Looking forward to the next few months. 

And welcome from RI.


----------



## uncle eddie (Aug 10, 2021)

Welcome to SMF from central Missouri

Looking forward to seeing more posts from you.


----------



## sawhorseray (Aug 10, 2021)

Wow, what a great gift! Looking forward to your smokes and pics, welcome from Gilbert, AZ! RAY


----------



## SmokinEdge (Aug 10, 2021)

That’s a nice pit there buddy. Best bone up and treat her right, or you could gift it to me, I’ll keep her well greased.


----------



## kruizer (Aug 10, 2021)

Welcome to SMF from Minnesota. Good looking pit. You are a lucky guy.


----------



## Colin1230 (Aug 10, 2021)

That would look even better if it were behind my pickup.   
Anyway, welcome to SMF from KC.


----------



## bigfurmn (Aug 10, 2021)

Damn very nice. How did you come across that? Also, welcome from Minnesota. Looks like a beautiful rig. Oh and you came to the right spot for questions!


----------



## Kaug23 (Aug 10, 2021)

Chasdev said:


> Man, that is fantastic!
> I would give my wife's left arm for one like that.
> As to the cook chamber temp and the time to finish the brisket, your readings were probably not correct, BUT it does not matter if you know the exact temp the gauge read and the internal temp of the meat.
> I cook brisket hot and fast with a cook chamber temp of 325 to 375 and I love the results.
> ...


I bought an Inkbird 4 probe wireless, but it arrived about half way through the brisket cook. I only tried one probe into the meat and pulled it at 205. Next batch I'll be using all four probes in different spots to figure out each area of the smoker.


----------



## Winterrider (Aug 10, 2021)

Welcome from ND.   Heck of a nice looking outfit.


----------



## Wurstmeister (Aug 10, 2021)

Welcome to the Form from South Carolina's Thoroughbred Country. You came to the right place for guidance.  Post your good, bad and the Huh, with pictures, from next week's event. It's a terrific way to get all the help you can ask for. 
John


----------



## Kaug23 (Aug 10, 2021)

bigfurmn said:


> Damn very nice. How did you come across that? Also, welcome from Minnesota. Looks like a beautiful rig. Oh and you came to the right spot for questions!


We used it for open houses at the local Kenworth store.

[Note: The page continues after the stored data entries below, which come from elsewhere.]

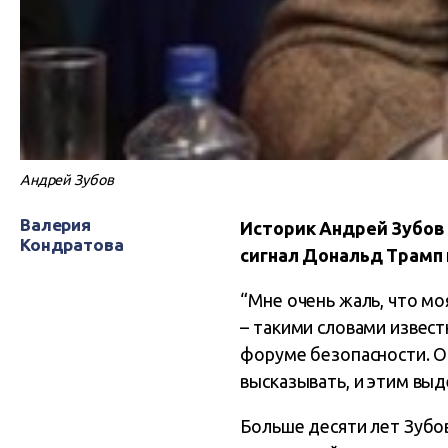
Андрей Зубов
Валерия
Историк Андрей Зубов –
Кондратова
сигнал Дональд Трамп 
“Мне очень жаль, что мо
– такими словами извест
форуме безопасности. Он
высказывать, и этим выд
Больше десяти лет Зубо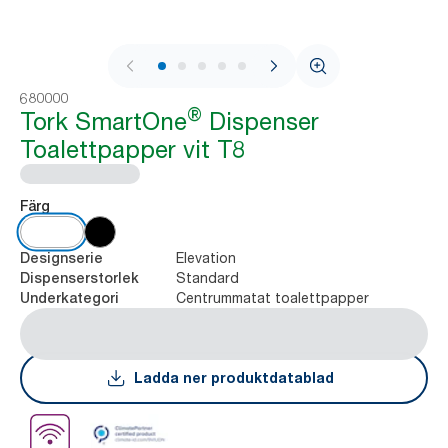
1 / 11
680000
®
Tork SmartOne
Dispenser
Toalettpapper vit T8
Färg
Elevation
Designserie
Standard
Dispenserstorlek
Centrummatat toalettpapper
Underkategori
Ladda ner produktdatablad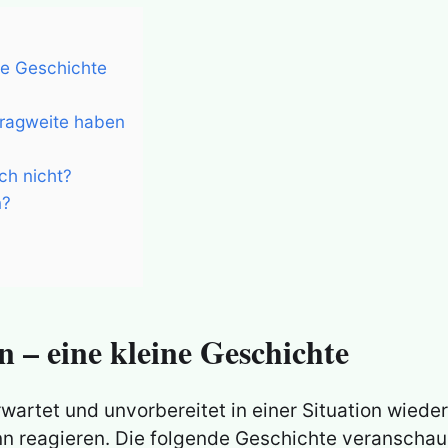
ne Geschichte
Tragweite haben
ch nicht?
n?
 – eine kleine Geschichte
wartet und unvorbereitet in einer Situation wiede
nn reagieren. Die folgende Geschichte veranschaul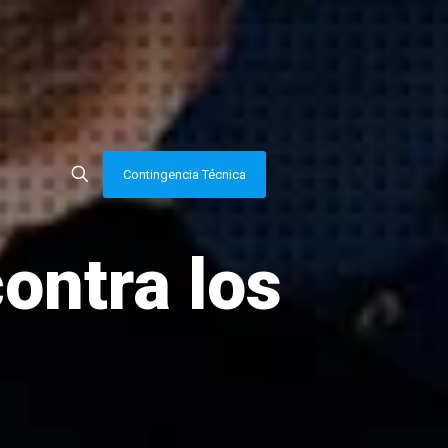
Contingencia Técnica
ontra los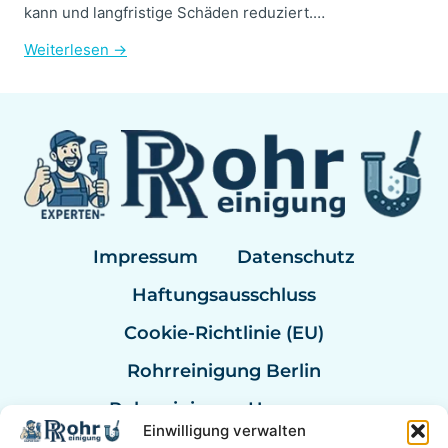
kann und langfristige Schäden reduziert.…
Weiterlesen →
Impressum
Datenschutz
Haftungsausschluss
Cookie-Richtlinie (EU)
Rohrreinigung Berlin
Rohrreinigung Hannover
Einwilligung verwalten
Rohrreinigung Bremen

When our store was bought out, the new owners didn't want it, so the previous owner gave it to me. It's been sitting for a couple of years and needed work, but the inside was clean and well seasoned. I had to replace the cutting boards and firebox grates, the rest has been cosmetics.


----------



## JckDanls 07 (Aug 10, 2021)

Welcome to your new addiction (Both, the forums and your smoker)... Can you take us on a tour of the smoker (pics inside and out) ??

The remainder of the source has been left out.